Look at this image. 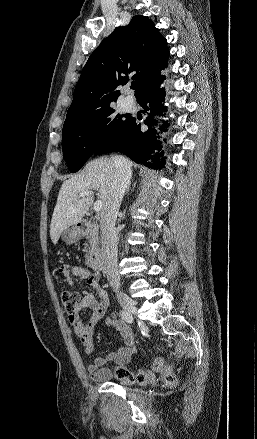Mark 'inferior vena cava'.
Returning <instances> with one entry per match:
<instances>
[{"instance_id":"inferior-vena-cava-1","label":"inferior vena cava","mask_w":257,"mask_h":439,"mask_svg":"<svg viewBox=\"0 0 257 439\" xmlns=\"http://www.w3.org/2000/svg\"><path fill=\"white\" fill-rule=\"evenodd\" d=\"M112 160L115 166V174L106 203L101 212L100 228L104 273L109 284L114 288H118L120 286V276L117 267V231L115 223L124 193L129 186L132 172L130 162L124 157L115 156Z\"/></svg>"}]
</instances>
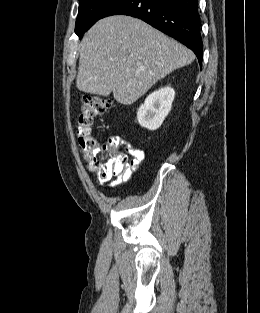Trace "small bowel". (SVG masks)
Here are the masks:
<instances>
[{
    "instance_id": "1",
    "label": "small bowel",
    "mask_w": 260,
    "mask_h": 313,
    "mask_svg": "<svg viewBox=\"0 0 260 313\" xmlns=\"http://www.w3.org/2000/svg\"><path fill=\"white\" fill-rule=\"evenodd\" d=\"M131 152L134 156L132 166L135 167L143 160L144 154L141 150H136V149H131ZM129 175H130V173L127 172L123 177H120L119 179H116V180L110 182L109 187L114 188V187H116L122 183L128 182L129 181Z\"/></svg>"
}]
</instances>
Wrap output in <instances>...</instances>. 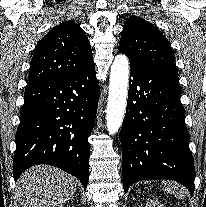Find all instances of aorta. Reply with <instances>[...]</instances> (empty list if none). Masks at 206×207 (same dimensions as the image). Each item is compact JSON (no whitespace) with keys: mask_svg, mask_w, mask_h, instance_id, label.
<instances>
[{"mask_svg":"<svg viewBox=\"0 0 206 207\" xmlns=\"http://www.w3.org/2000/svg\"><path fill=\"white\" fill-rule=\"evenodd\" d=\"M129 61L117 55L111 66L109 96L106 108V126L109 134H116L122 125L128 94Z\"/></svg>","mask_w":206,"mask_h":207,"instance_id":"obj_1","label":"aorta"}]
</instances>
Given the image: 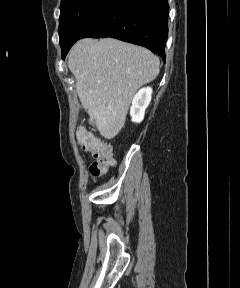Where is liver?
Listing matches in <instances>:
<instances>
[{"label":"liver","mask_w":240,"mask_h":288,"mask_svg":"<svg viewBox=\"0 0 240 288\" xmlns=\"http://www.w3.org/2000/svg\"><path fill=\"white\" fill-rule=\"evenodd\" d=\"M159 58L148 49L113 38L78 41L68 55L82 106L101 136L121 131L133 96L159 74Z\"/></svg>","instance_id":"1"}]
</instances>
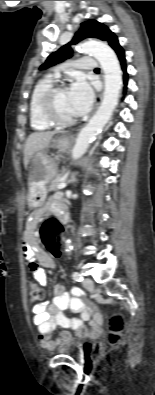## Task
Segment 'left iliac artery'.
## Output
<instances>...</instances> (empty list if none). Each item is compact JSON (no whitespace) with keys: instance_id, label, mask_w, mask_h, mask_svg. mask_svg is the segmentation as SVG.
<instances>
[{"instance_id":"obj_1","label":"left iliac artery","mask_w":155,"mask_h":395,"mask_svg":"<svg viewBox=\"0 0 155 395\" xmlns=\"http://www.w3.org/2000/svg\"><path fill=\"white\" fill-rule=\"evenodd\" d=\"M72 277L77 282L83 281V277L79 272H73Z\"/></svg>"}]
</instances>
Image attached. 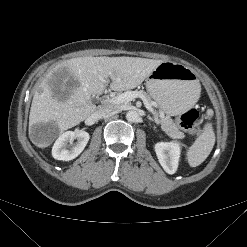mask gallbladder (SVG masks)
I'll list each match as a JSON object with an SVG mask.
<instances>
[{
    "label": "gallbladder",
    "instance_id": "gallbladder-1",
    "mask_svg": "<svg viewBox=\"0 0 247 247\" xmlns=\"http://www.w3.org/2000/svg\"><path fill=\"white\" fill-rule=\"evenodd\" d=\"M48 83L52 87L54 95L62 101L66 100L71 90L78 85V81L70 75L66 68L58 70Z\"/></svg>",
    "mask_w": 247,
    "mask_h": 247
}]
</instances>
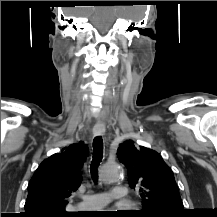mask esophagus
Returning a JSON list of instances; mask_svg holds the SVG:
<instances>
[{
	"label": "esophagus",
	"instance_id": "34e87169",
	"mask_svg": "<svg viewBox=\"0 0 217 217\" xmlns=\"http://www.w3.org/2000/svg\"><path fill=\"white\" fill-rule=\"evenodd\" d=\"M105 134V126L103 124H96L93 127V135L94 136H101Z\"/></svg>",
	"mask_w": 217,
	"mask_h": 217
}]
</instances>
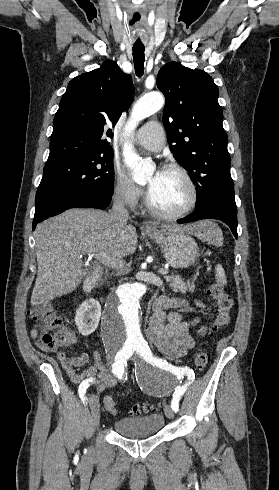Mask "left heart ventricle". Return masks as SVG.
Wrapping results in <instances>:
<instances>
[{
  "label": "left heart ventricle",
  "instance_id": "b2bd125f",
  "mask_svg": "<svg viewBox=\"0 0 279 490\" xmlns=\"http://www.w3.org/2000/svg\"><path fill=\"white\" fill-rule=\"evenodd\" d=\"M150 197L158 208L173 212L183 207L190 197V192L179 174L163 170L160 182Z\"/></svg>",
  "mask_w": 279,
  "mask_h": 490
}]
</instances>
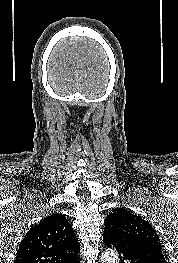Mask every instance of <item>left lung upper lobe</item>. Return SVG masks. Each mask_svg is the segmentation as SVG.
<instances>
[{
  "instance_id": "5c2ea615",
  "label": "left lung upper lobe",
  "mask_w": 178,
  "mask_h": 263,
  "mask_svg": "<svg viewBox=\"0 0 178 263\" xmlns=\"http://www.w3.org/2000/svg\"><path fill=\"white\" fill-rule=\"evenodd\" d=\"M105 224H110L121 232L161 247L160 239L151 224L123 208L114 209L107 216Z\"/></svg>"
}]
</instances>
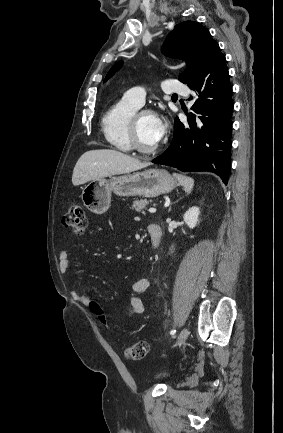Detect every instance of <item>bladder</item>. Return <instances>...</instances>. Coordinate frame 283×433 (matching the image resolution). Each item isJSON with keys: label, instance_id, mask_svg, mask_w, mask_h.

_ACTIVITY_
Everything from the line with "masks as SVG." through the end of the listing above, both ends included, should be set down exactly; copy nothing else, and skip the pictures.

_EXERCISE OUTPUT_
Mask "left heart ventricle". Return masks as SVG.
Wrapping results in <instances>:
<instances>
[{
  "label": "left heart ventricle",
  "instance_id": "b2bd125f",
  "mask_svg": "<svg viewBox=\"0 0 279 490\" xmlns=\"http://www.w3.org/2000/svg\"><path fill=\"white\" fill-rule=\"evenodd\" d=\"M150 197L158 208L173 212L183 207L190 197V192L179 174L163 170L160 182Z\"/></svg>",
  "mask_w": 279,
  "mask_h": 490
}]
</instances>
Mask every instance of <item>left lung upper lobe</item>. Return SVG masks. Each mask_svg is the segmentation as SVG.
<instances>
[{
  "instance_id": "5c2ea615",
  "label": "left lung upper lobe",
  "mask_w": 178,
  "mask_h": 263,
  "mask_svg": "<svg viewBox=\"0 0 178 263\" xmlns=\"http://www.w3.org/2000/svg\"><path fill=\"white\" fill-rule=\"evenodd\" d=\"M105 224H110L121 232L161 247L160 239L151 224L123 208L114 209L107 216Z\"/></svg>"
}]
</instances>
Detect every instance of <item>bladder</item>. Return <instances>...</instances>. Coordinate frame 283×433 (matching the image resolution). Each item isJSON with keys: label, instance_id, mask_svg, mask_w, mask_h.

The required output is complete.